PHIL CHEN: Well I think at least my view in AI, if you look at all the big advancements from speech recognition and image recognition to planning navigation. A lot of it is not because we are smarter. It wasn’t better algorithms. Because if you look at all those breakthroughs, those algorithms with those breakthroughs on average has been invented 18 years ago. But the data that has been made available has only been three years ago. And that tells me that we haven’t gotten smarter. We’ve gotten bigger, cheaper and faster, but with Soul Machines, we’re trying to get smarter on the emotional computation side and it’s also gathering a completely different class of data that nobody’s gathering right now. There was Facebook where they get your social graph. That’s the type of data. Of course advertisers are interested in very different data, psycho-graphics data.

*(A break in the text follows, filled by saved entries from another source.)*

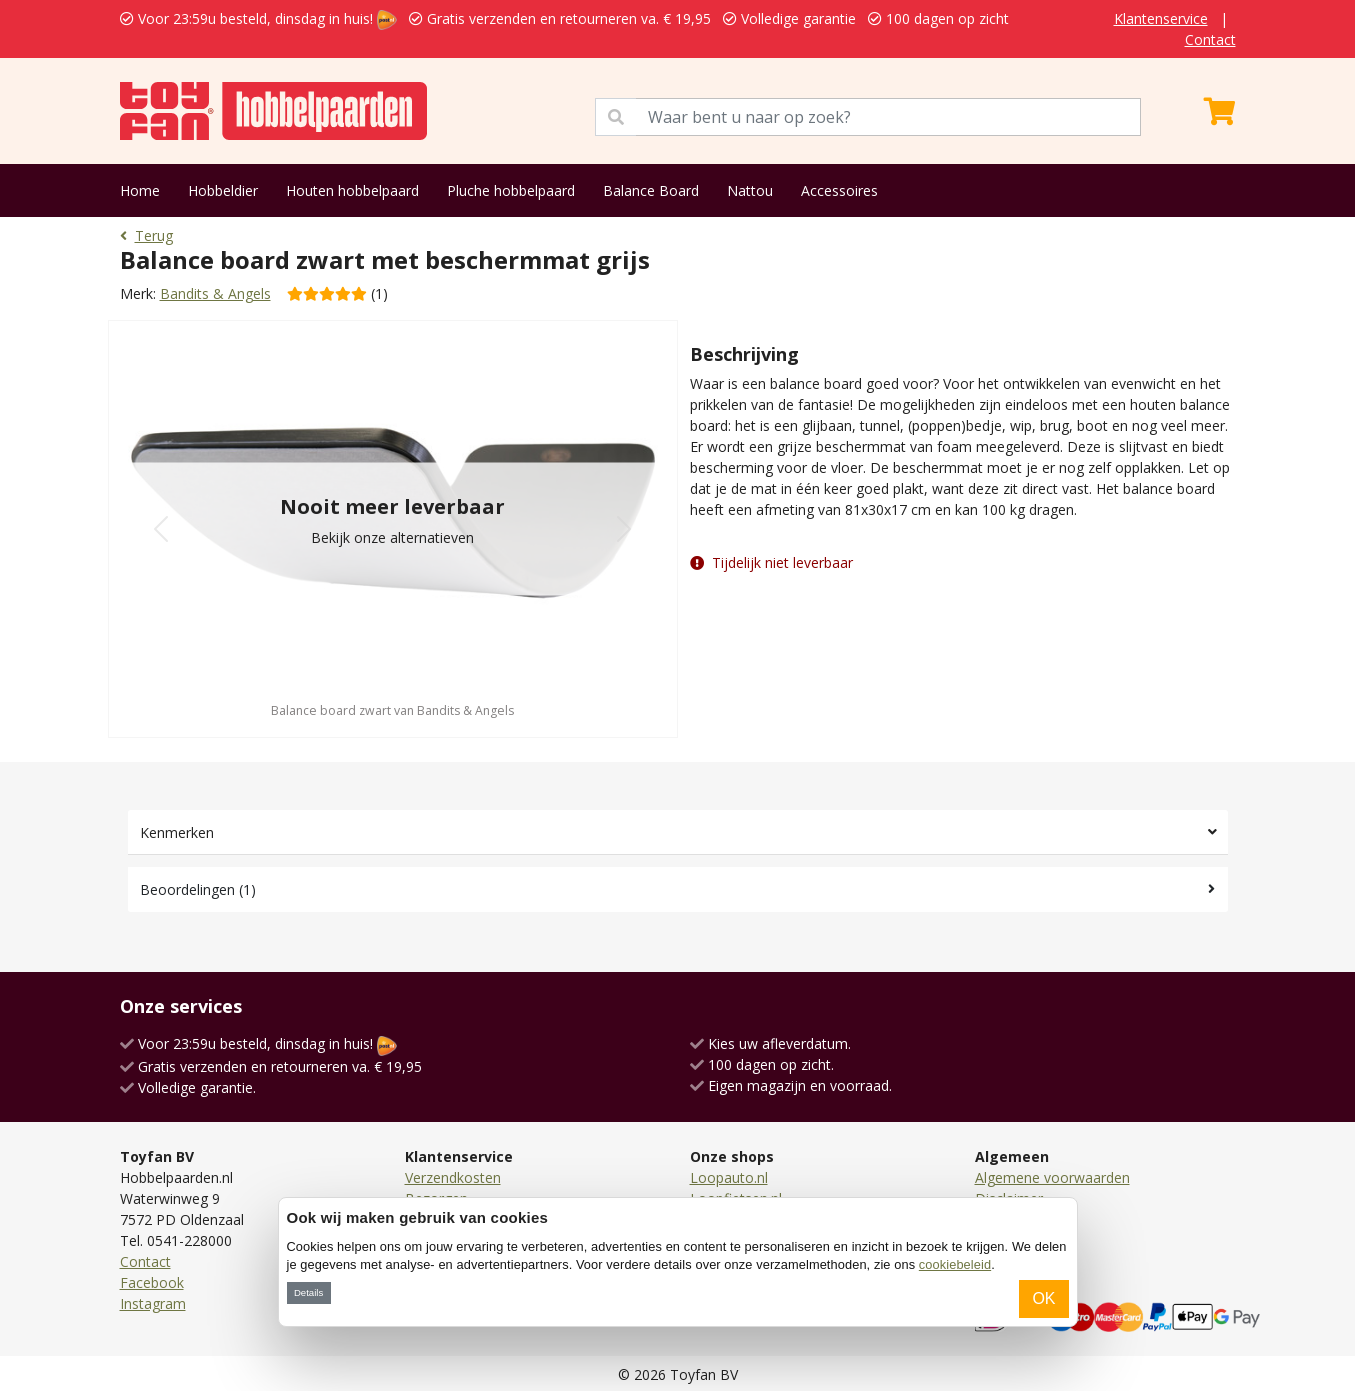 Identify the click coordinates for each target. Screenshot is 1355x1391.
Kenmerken (177, 832)
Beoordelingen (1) (198, 889)
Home (140, 190)
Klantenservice (1161, 18)
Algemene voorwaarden (1052, 1177)
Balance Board (651, 190)
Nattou (750, 190)
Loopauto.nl (729, 1177)
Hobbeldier (223, 190)
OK (1043, 1298)
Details (308, 1292)
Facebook (152, 1282)
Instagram (153, 1303)
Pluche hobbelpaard (511, 190)
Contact (1210, 39)
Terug (146, 235)
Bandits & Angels (215, 293)
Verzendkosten (453, 1177)
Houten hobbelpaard (352, 190)
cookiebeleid (955, 1264)
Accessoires (839, 190) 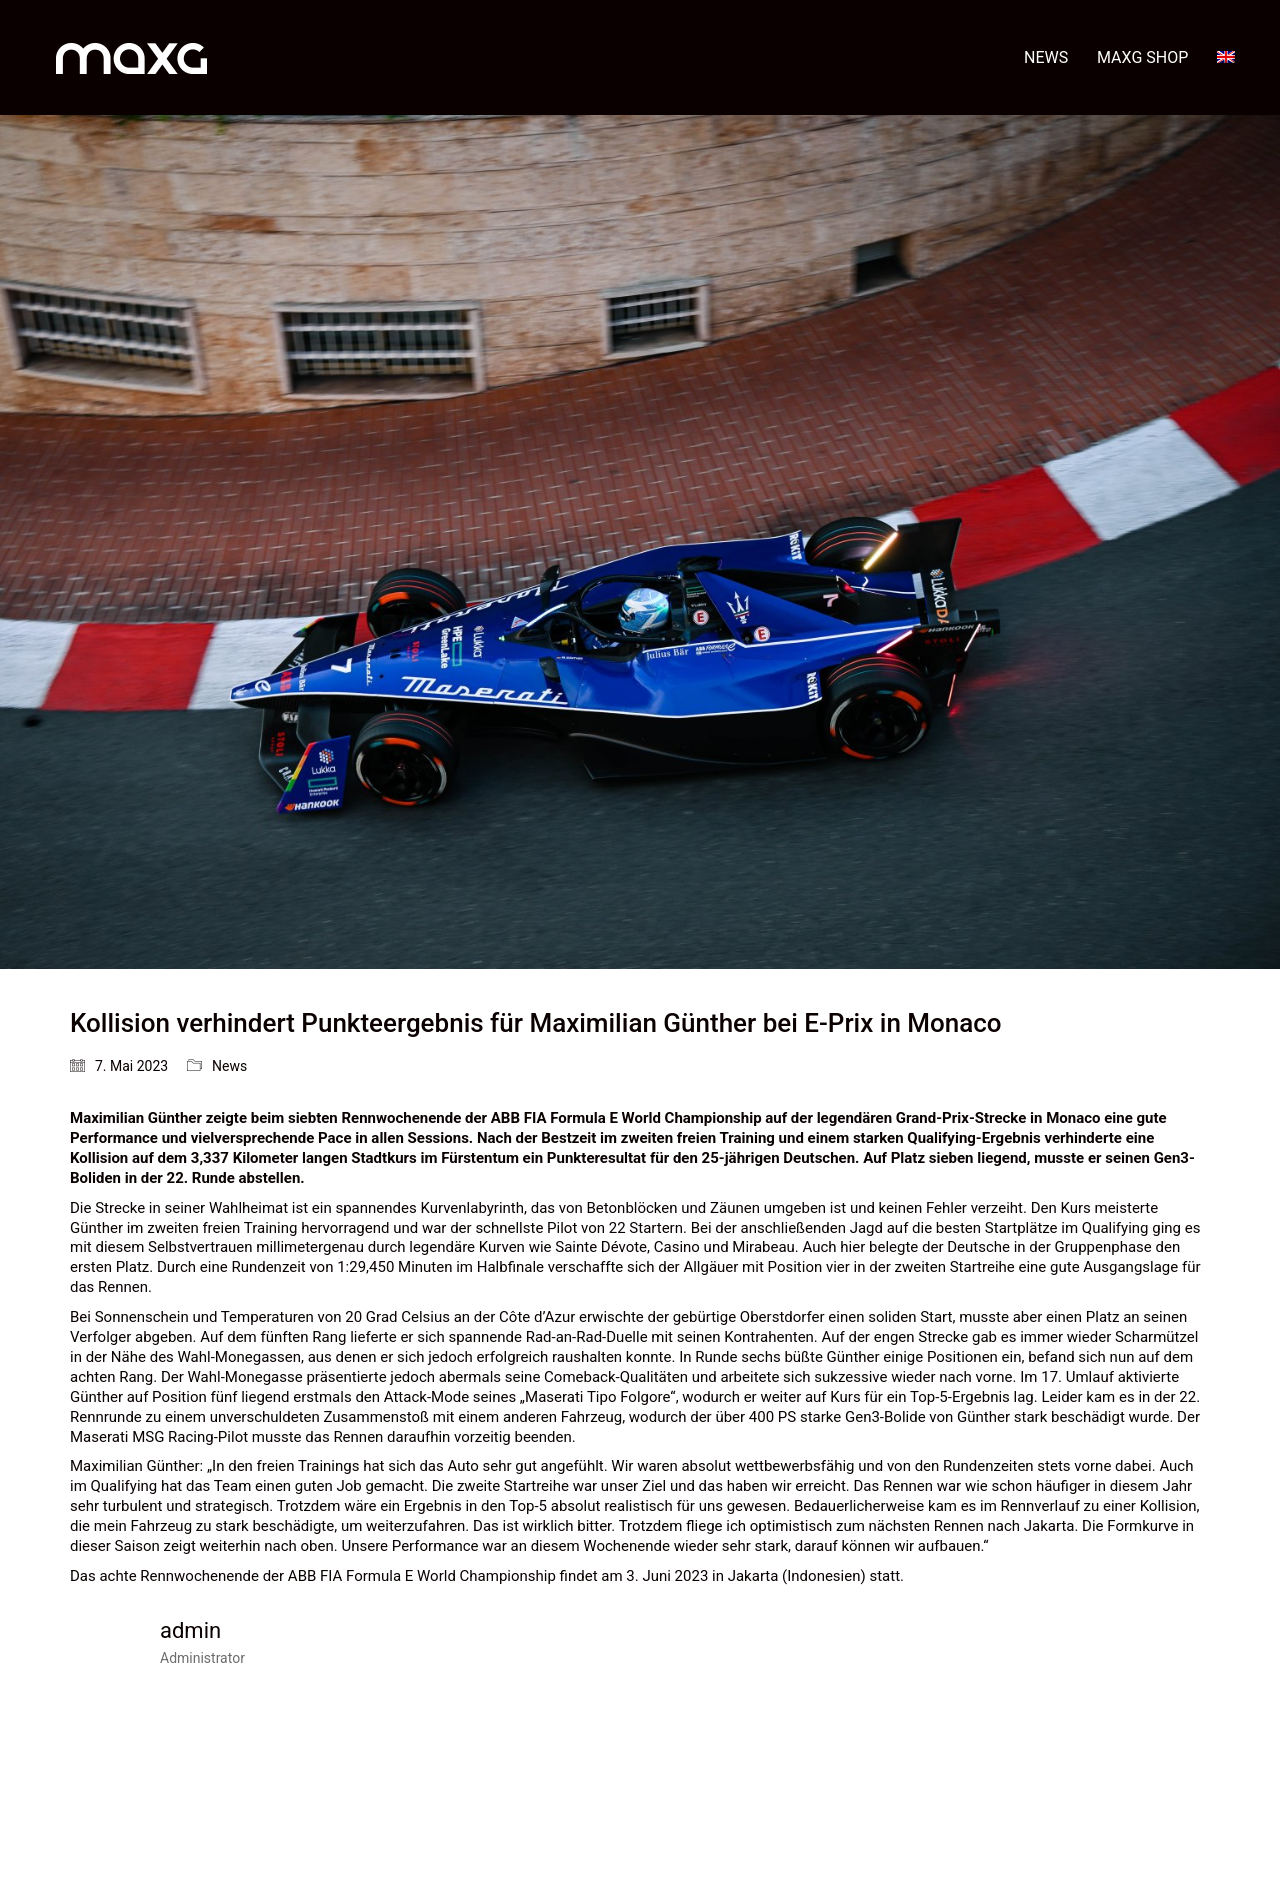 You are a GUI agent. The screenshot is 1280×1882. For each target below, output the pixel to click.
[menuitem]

But this emotional data has been avoided there and because of that we see an opportunity of this EQ data being a huge part of and potential for growth

 

NEXCHANGE: Okay so in the old days people were saying more of the old data. you’re looking at a whole new set of data and analyzing it in a different way. Alright, well Phil that’s great. this is really exciting stuff you’re doing. I know people going to keep a close eye on Soul Machines. I know as the executive chairman you’re going to keep a close eye on them and be interested to see where you go with that.